The history and development of the United States of America as a nation has been inarguably characterized by constant ideological evolution, the likes of which have had a pervasive and inescapable influence on any and all societal progress. This progress, however, consistently faces obstacles in the form of living, breathing institutional barriers such as, for instance, Senior Associate Supreme Court Justice Antonin Scalia.
While reading an interview with the justice, conducted by New York Magazine’s Jennifer Senior, I could not help but be struck by the degree to which Scalia’s ideas have remained stagnant, largely unaffected by the passing of time and impact of modernity. But after all, I thought, after 27 years the guy must be tired of trying to keep up.
This, then, begs the question: can fault be found in the constitutional provision that judges may serve lifelong terms, in Scalia’s belief system and the application of its principles, or in a combination of the two?
It seems to me that the last possibility is the most likely. Scalia is a strict adherent to the principles of originalism, which require that he interpret all legislation within the framework of the constitutional terms and intent originally put in place by the framers. His refusal to stray from this mindset is abundantly clear in his notoriously scathing statements of dissent in cases such as Atkins v. Virginia, when he declared that execution of the mentally retarded under the death penalty is not so “morally repugnant as to violate our national ‘standards of decency’” based on the belief that in 1791, such executions would not have been considered unconstitutional.
However, he does concede in his conversation with Senior that many of these laws qualify for a “stupid but constitutional” stamp and cites flogging, a form of whipping permitted by the framers as punishment for those convicted by court-marshal, as an example. Much like executions of the mentally handicapped, a group about which modern society as a whole is considerably more educated than were its ancestors, I feel it is safe to say that in most contemporary cases something as archaic as flogging would be reinterpreted and deemed “cruel and unusual” under the Eighth Amendment.
In addition to operating under the restrictions of such a limited viewpoint, there seems to be an alarmingly distinct possibility that Scalia has chosen to turn a selectively blind eye when it comes to press coverage of national issues. He skims the Wall Street Journal and Washington Times as his exclusive sources of print news, claiming that other publications are “shrilly liberal” and thus not worth the read. In his words, “I read newspapers that I think are good newspapers, or if they’re not good, at least they don’t make me angry.” It seems fair to wonder, then, should the American people apply such a theory to Scalia’s consistently inflammatory court opinions, how many would actually be read.

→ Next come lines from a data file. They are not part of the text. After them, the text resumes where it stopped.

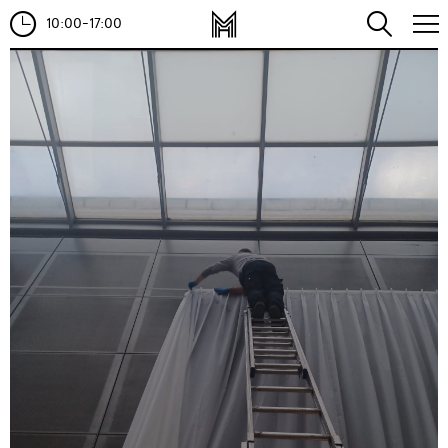
10:00-17:00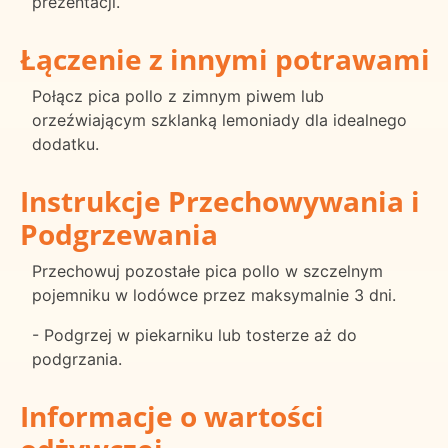
prezentacji.
Łączenie z innymi potrawami
Połącz pica pollo z zimnym piwem lub
orzeźwiającym szklanką lemoniady dla idealnego
dodatku.
Instrukcje Przechowywania i
Podgrzewania
Przechowuj pozostałe pica pollo w szczelnym
pojemniku w lodówce przez maksymalnie 3 dni.
- Podgrzej w piekarniku lub tosterze aż do
podgrzania.
Informacje o wartości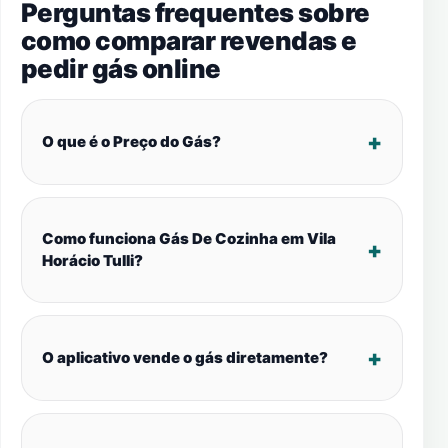
Perguntas frequentes sobre
como comparar revendas e
pedir gás online
O que é o Preço do Gás?
Como funciona Gás De Cozinha em Vila
Horácio Tulli?
O aplicativo vende o gás diretamente?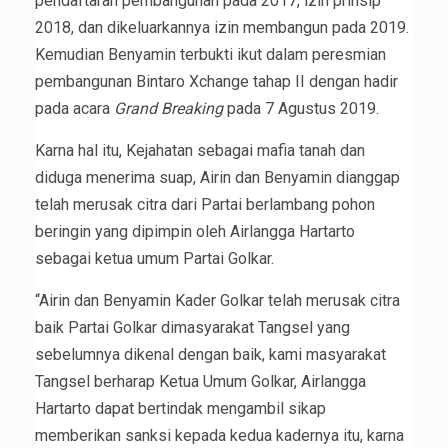
pendaftaran pembangunan pada 2017, izin prinsip
2018, dan dikeluarkannya izin membangun pada 2019.
Kemudian Benyamin terbukti ikut dalam peresmian
pembangunan Bintaro Xchange tahap II dengan hadir
pada acara
Grand Breaking
pada 7 Agustus 2019.
Karna hal itu, Kejahatan sebagai mafia tanah dan
diduga menerima suap, Airin dan Benyamin dianggap
telah merusak citra dari Partai berlambang pohon
beringin yang dipimpin oleh Airlangga Hartarto
sebagai ketua umum Partai Golkar.
“Airin dan Benyamin Kader Golkar telah merusak citra
baik Partai Golkar dimasyarakat Tangsel yang
sebelumnya dikenal dengan baik, kami masyarakat
Tangsel berharap Ketua Umum Golkar, Airlangga
Hartarto dapat bertindak mengambil sikap
memberikan sanksi kepada kedua kadernya itu, karna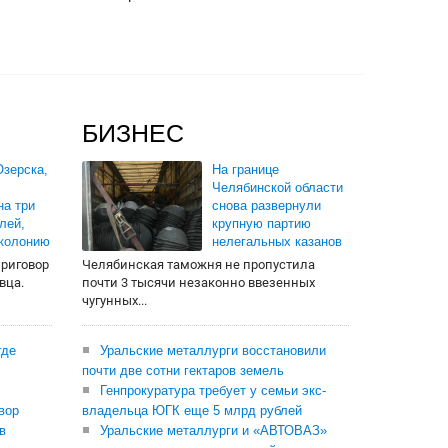
БИЗНЕС
зерска,
На границе
Челябинской области
на три
снова развернули
лей,
крупную партию
 колонию
нелегальных казанов
приговор
Челябинская таможня не пропустила
вца.
почти 3 тысячи незаконно ввезенных
чугунных...
где
Уральские металлурги восстановили
почти две сотни гектаров земель
Генпрокуратура требует у семьи экс-
вор
владельца ЮГК еще 5 млрд рублей
в
Уральские металлурги и «АВТОВАЗ»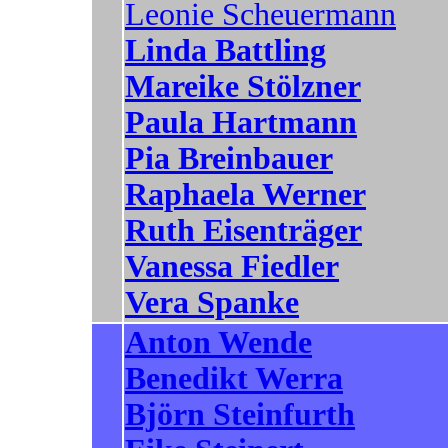
Leonie Scheuermann
Linda Battling
Mareike Stölzner
Paula Hartmann
Pia Breinbauer
Raphaela Werner
Ruth Eisenträger
Vanessa Fiedler
Vera Spanke
Anton Wende
Benedikt Werra
Björn Steinfurth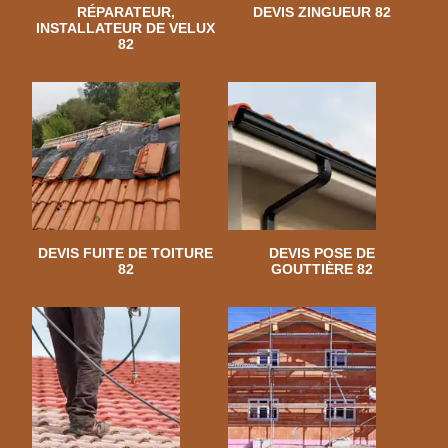
RÉPARATEUR,
DEVIS ZINGUEUR 82
INSTALLATEUR DE VELUX
82
DEVIS FUITE DE TOITURE
DEVIS POSE DE
82
GOUTTIÈRE 82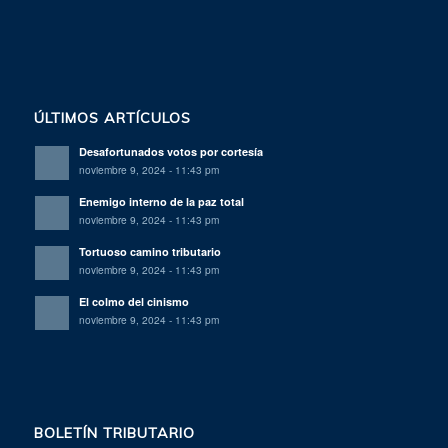
ÚLTIMOS ARTÍCULOS
Desafortunados votos por cortesía
noviembre 9, 2024 - 11:43 pm
Enemigo interno de la paz total
noviembre 9, 2024 - 11:43 pm
Tortuoso camino tributario
noviembre 9, 2024 - 11:43 pm
El colmo del cinismo
noviembre 9, 2024 - 11:43 pm
BOLETÍN TRIBUTARIO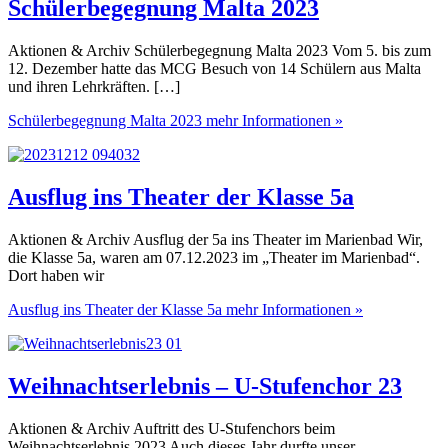
Schülerbegegnung Malta 2023
Aktionen & Archiv Schülerbegegnung Malta 2023 Vom 5. bis zum
12. Dezember hatte das MCG Besuch von 14 Schülern aus Malta
und ihren Lehrkräften. […]
Schülerbegegnung Malta 2023
mehr Informationen »
Ausflug ins Theater der Klasse 5a
Aktionen & Archiv Ausflug der 5a ins Theater im Marienbad Wir,
die Klasse 5a, waren am 07.12.2023 im „Theater im Marienbad“.
Dort haben wir
Ausflug ins Theater der Klasse 5a
mehr Informationen »
Weihnachtserlebnis – U-Stufenchor 23
Aktionen & Archiv Auftritt des U-Stufenchors beim
Weihnachtserlebnis 2023 Auch dieses Jahr durfte unser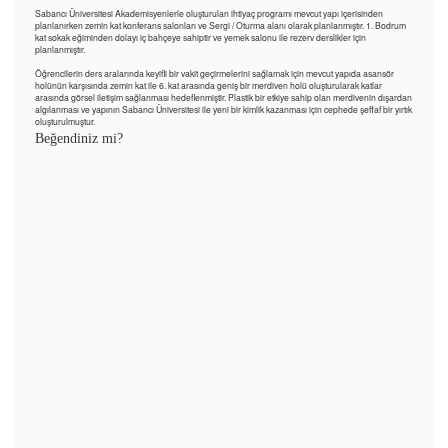
Sabancı Üniversitesi Akademisyenlerle oluşturulan ihtiyaç programı mevcut yapı içerisinden
planlanırken zemin kat konferans salonları ve Sergi / Oturma alanı olarak planlanmıştır. 1. Bodrum
kat sokak eğiminden dolayı iç bahçeye sahiptir ve yemek salonu ile rezerv derslikler için
planlanmıştır.
Öğrencilerin ders aralarında keyifli bir vakit geçirmelerini sağlamak için mevcut yapıda asansör
holünün karşısında zemin kat ile 6. kat arasında geniş bir merdiven holü oluşturularak katlar
arasında görsel iletişim sağlanması hedeflenmiştir. Plastik bir etkiye sahip olan merdivenin dışardan
algılanması ve yapının Sabancı Üniversitesi ile yeni bir kimlik kazanması için cephede şeffaf bir yırtık
oluşturulmuştur.
Beğendiniz mi?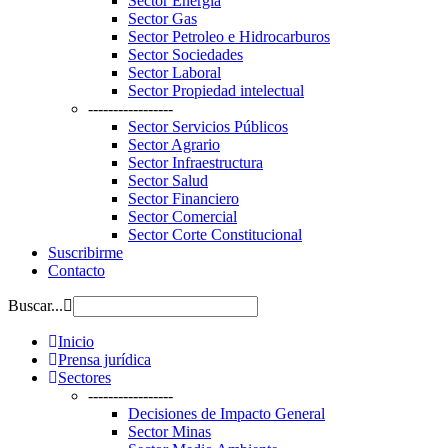
Sector Energía
Sector Gas
Sector Petroleo e Hidrocarburos
Sector Sociedades
Sector Laboral
Sector Propiedad intelectual
-----------------
Sector Servicios Públicos
Sector Agrario
Sector Infraestructura
Sector Salud
Sector Financiero
Sector Comercial
Sector Corte Constitucional
Suscribirme
Contacto
Buscar...
Inicio
Prensa jurídica
Sectores
-----------------
Decisiones de Impacto General
Sector Minas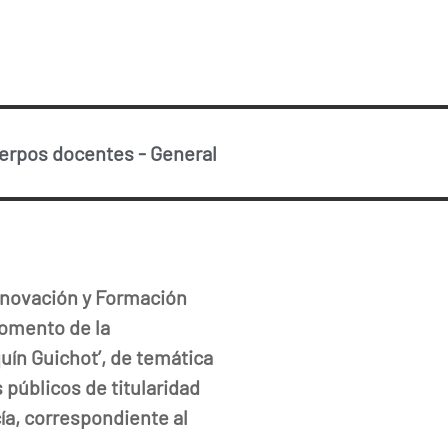
uerpos docentes
-
General
Innovación y Formación
fomento de la
uín Guichot’, de temática
 públicos de titularidad
ía, correspondiente al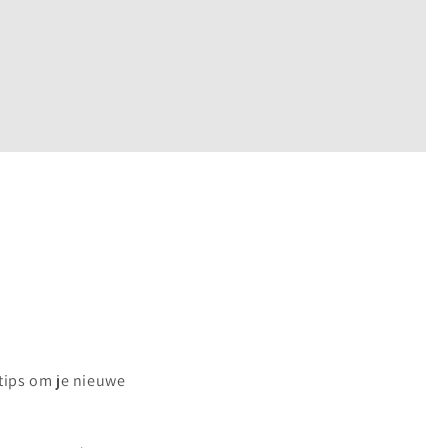
 tips om je nieuwe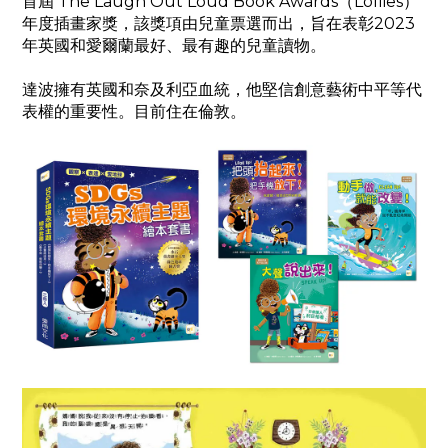
首屆 The Laugh Out Loud Book Awards（Lollies）
年度插畫家獎，該獎項由兒童票選而出，旨在表彰2023
年英國和愛爾蘭最好、最有趣的兒童讀物。
達波擁有英國和奈及利亞血統，他堅信創意藝術中平等代
表權的重要性。目前住在倫敦。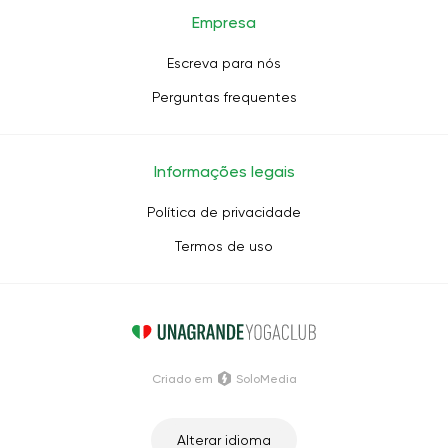
Empresa
Escreva para nós
Perguntas frequentes
Informações legais
Política de privacidade
Termos de uso
Criado em
SoloMedia
Alterar idioma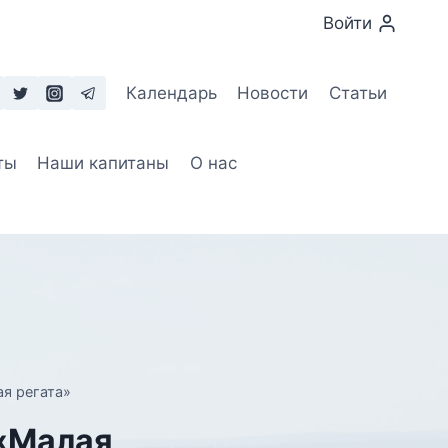
Войти
Календарь
Новости
Статьи
ты
Наши капитаны
О нас
ая регата»
 «Малая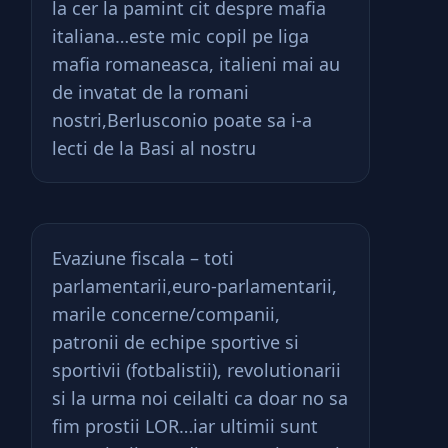
la cer la pamint cit despre mafia
italiana…este mic copil pe liga
mafia romaneasca, italieni mai au
de invatat de la romani
nostri,Berlusconio poate sa i-a
lecti de la Basi al nostru
Evaziune fiscala – toti
parlamentarii,euro-parlamentarii,
marile concerne/companii,
patronii de echipe sportive si
sportivii (fotbalistii), revolutionarii
si la urma noi ceilalti ca doar no sa
fim prostii LOR…iar ultimii sunt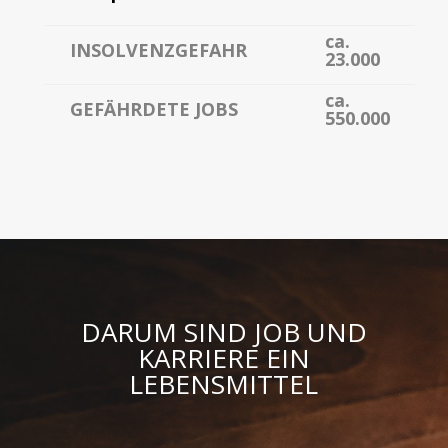
ca.
INSOLVENZGEFAHR
23.000
ca.
GEFÄHRDETE JOBS
550.000
DARUM SIND JOB UND
KARRIERE EIN
LEBENSMITTEL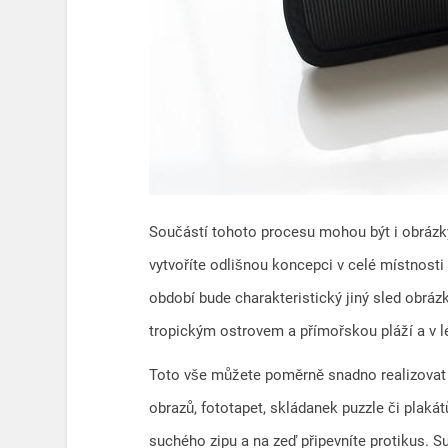
Součástí tohoto procesu mohou být i obrázky
vytvoříte odlišnou koncepci v celé místnosti 
období bude charakteristický jiný sled obráz
tropickým ostrovem a přímořskou pláží a v lé
Toto vše můžete poměrně snadno realizova
obrazů, fototapet, skládanek puzzle či plaká
suchého zipu a na zeď připevníte protikus. S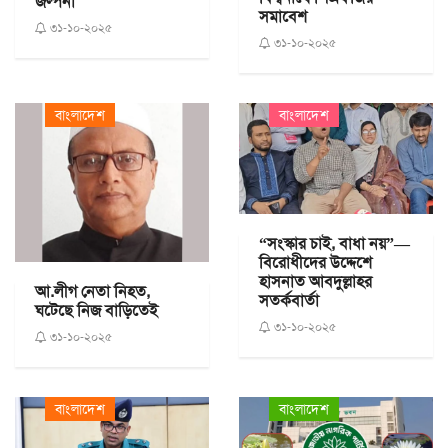
জল্পনা
সমাবেশ
৩১-১০-২০২৫
৩১-১০-২০২৫
বাংলাদেশ
বাংলাদেশ
“সংস্কার চাই, বাধা নয়”—
বিরোধীদের উদ্দেশে
হাসনাত আবদুল্লাহর
আ.লীগ নেতা নিহত,
সতর্কবার্তা
ঘটেছে নিজ বাড়িতেই
৩১-১০-২০২৫
৩১-১০-২০২৫
বাংলাদেশ
বাংলাদেশ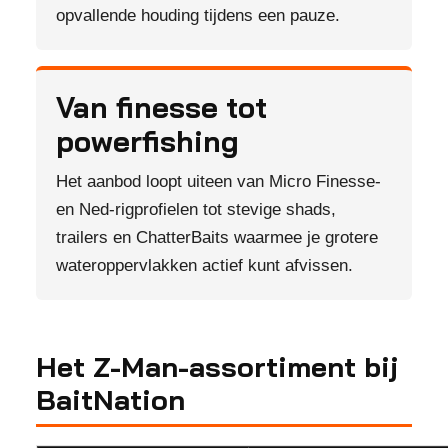
opvallende houding tijdens een pauze.
Van finesse tot
powerfishing
Het aanbod loopt uiteen van Micro Finesse-
en Ned-rigprofielen tot stevige shads,
trailers en ChatterBaits waarmee je grotere
wateroppervlakken actief kunt afvissen.
Het Z-Man-assortiment bij
BaitNation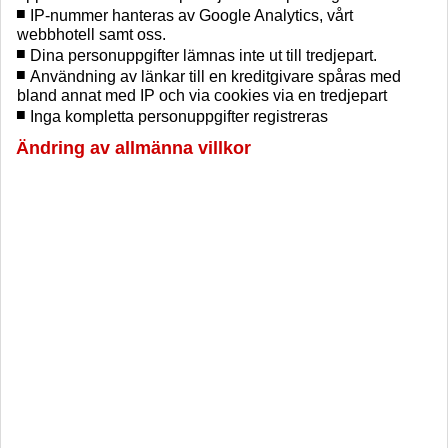
IP-nummer hanteras av Google Analytics, vårt
webbhotell samt oss.
Dina personuppgifter lämnas inte ut till tredjepart.
Användning av länkar till en kreditgivare spåras med
bland annat med IP och via cookies via en tredjepart
Inga kompletta personuppgifter registreras
Ändring av allmänna villkor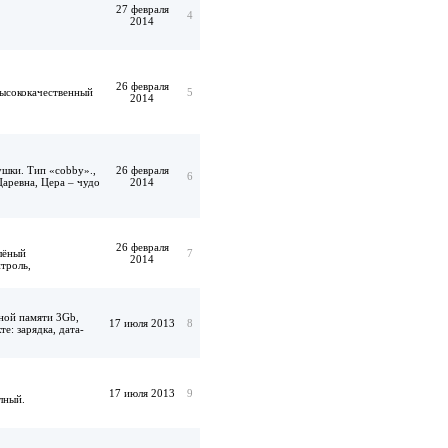
27 февраля
4
2014
26 февраля
высококачественный
5
2014
ушки. Тип «cobby».,
26 февраля
6
Царевна, Цера – чудо
2014
26 февраля
елёный
7
2014
троль,
ной памяти 3Gb,
17 июля 2013
8
е: зарядка, дата-
17 июля 2013
9
лный.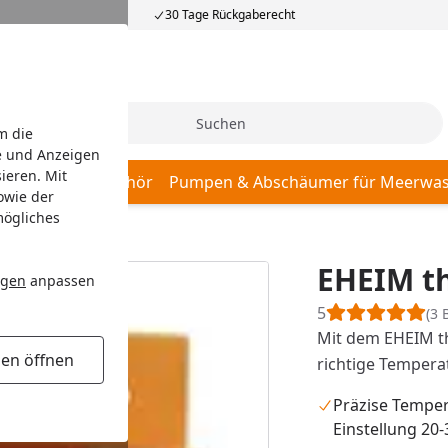
30 Tage Rückgaberecht
Suche
m die
e und Anzeigen
ieren. Mit
r, Pumpen & Zubehör
Pumpen & Abschäumer für Meerwas
owie der
mögliches
ol e
EHEIM t
ngen
anpassen
5
(3 
Mit dem EHEIM t
gen öffnen
richtige Tempera
Präzise Temper
Einstellung 20-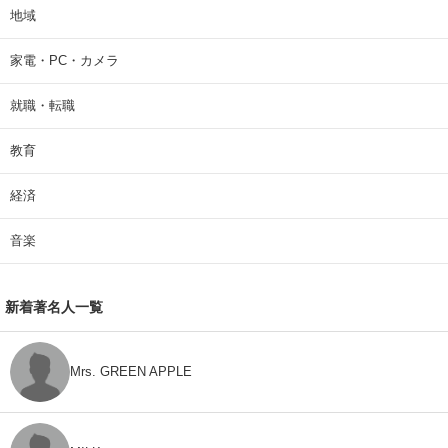
地域
家電・PC・カメラ
就職・転職
教育
経済
音楽
新着著名人一覧
Mrs. GREEN APPLE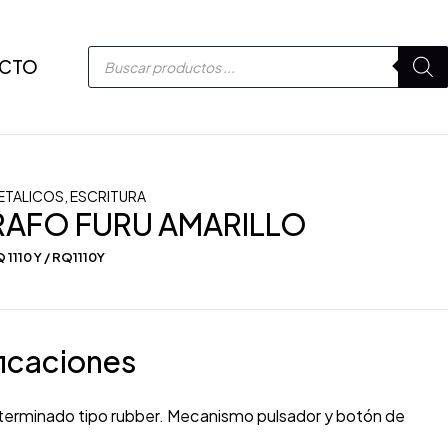
CTO
ETALICOS
,
ESCRITURA
RAFO FURU AMARILLO
 1110 Y / RQ1110Y
icaciones
 terminado tipo rubber. Mecanismo pulsador y botón de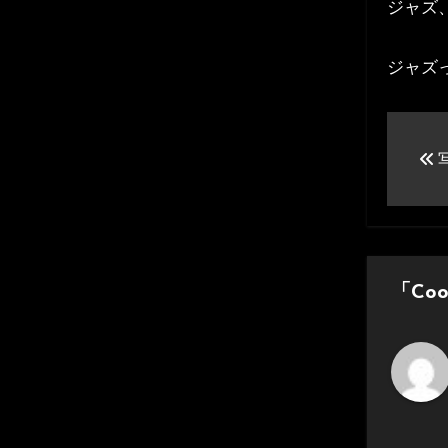
ジャズ、
ジャズ
投
稿
ナ
ビ
ゲ
「Co
ー
シ
ョ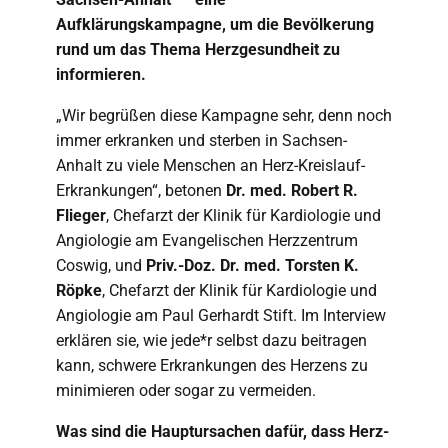
Aufklärungskampagne, um die Bevölkerung
rund um das Thema Herzgesundheit zu
informieren.
„Wir begrüßen diese Kampagne sehr, denn noch
immer erkranken und sterben in Sachsen-
Anhalt zu viele Menschen an Herz-Kreislauf-
Erkrankungen“, betonen
Dr. med. Robert R.
Flieger
, Chefarzt der Klinik für Kardiologie und
Angiologie am Evangelischen Herzzentrum
Coswig, und
Priv.-Doz. Dr. med. Torsten K.
Röpke
, Chefarzt der Klinik für Kardiologie und
Angiologie am Paul Gerhardt Stift. Im Interview
erklären sie, wie jede*r selbst dazu beitragen
kann, schwere Erkrankungen des Herzens zu
minimieren oder sogar zu vermeiden.
Was sind die Hauptursachen dafür, dass Herz-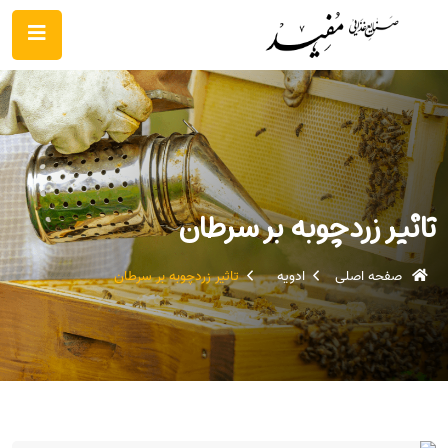
تاثیر زردچوبه بر سرطان
صفحه اصلی
ادویه
تاثیر زردچوبه بر سرطان
۲۴ تیر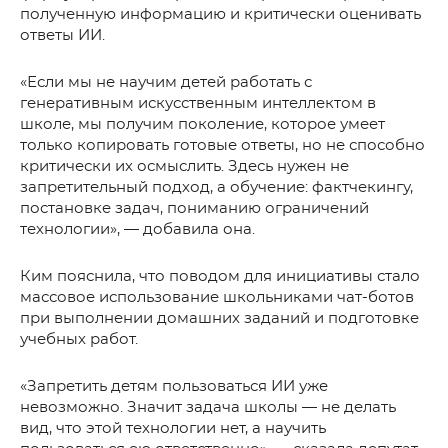
полученную информацию и критически оценивать
ответы ИИ.
«Если мы не научим детей работать с
генеративным искусственным интеллектом в
школе, мы получим поколение, которое умеет
только копировать готовые ответы, но не способно
критически их осмыслить. Здесь нужен не
запретительный подход, а обучение: фактчекингу,
постановке задач, пониманию ограничений
технологии», — добавила она.
Ким пояснила, что поводом для инициативы стало
массовое использование школьниками чат-ботов
при выполнении домашних заданий и подготовке
учебных работ.
«Запретить детям пользоваться ИИ уже
невозможно. Значит задача школы — не делать
вид, что этой технологии нет, а научить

The majority of the justice’s news, however, comes from the “talk guys” he listens to on his way to and from work. He particularly favors Bill Bennett, who, in Scalia’s eyes, “keep(s) off the stupid people.” Incompetent radio hosts aren’t the only thing Scalia makes a point to avoid; he frequently dodges the State of the Union address as well, citing it as “childish.”
This isolationist philosophy with regard to current events, paired with a distinct unwillingness to adopt a progressive view of the law, creates what appears to be the perfect recipe for an ideologically paralyzed society. As put by Dahlia Lithwick of Slate Magazine, “he seems a bit like a man living on a tiny remote island of the Supreme Court, and even on that tiny island, he’s forever more alone.
Thankfully, on many issues of vital societal importance, Scalia has represented the minority opinion. However, to consider the implications were this not the case is truly frightening and certainly raises concerns about the lifelong nature of the justices’ terms. In cases such as the recent decision to strike down Section 3 of the Defense of Marriage Act, for example, Scalia’s originalist standpoint led him to defend the section as “codify(ing) an aspect of marriage that had been unquestioned in our society for most of its existence — indeed, had been unquestioned in virtually all societies for virtually all of human history.”
Furthermore, Scalia notes in the interview that as senior associate justice, his job has become significantly easier because many of the cases he sees involve simply the question of extending an old opinion, most of which he “dissented from in the first place.” In this we see further evidence of the sort of redundancy that contributes to the stagnation of ideological progress.
The issue at hand with such an undoubtedly iconic figure in American government is not one of respect, of intelligence, or even necessarily validity of belief; it is one of relevance to modern American society. The United States of America always has been and always will be a constantly growing and changing nation, reshaping and adapting its founding principles to fit new circumstances. To have this adaptation hindered is an unfortunate plight that progress-minded citizens should not be forced to endure.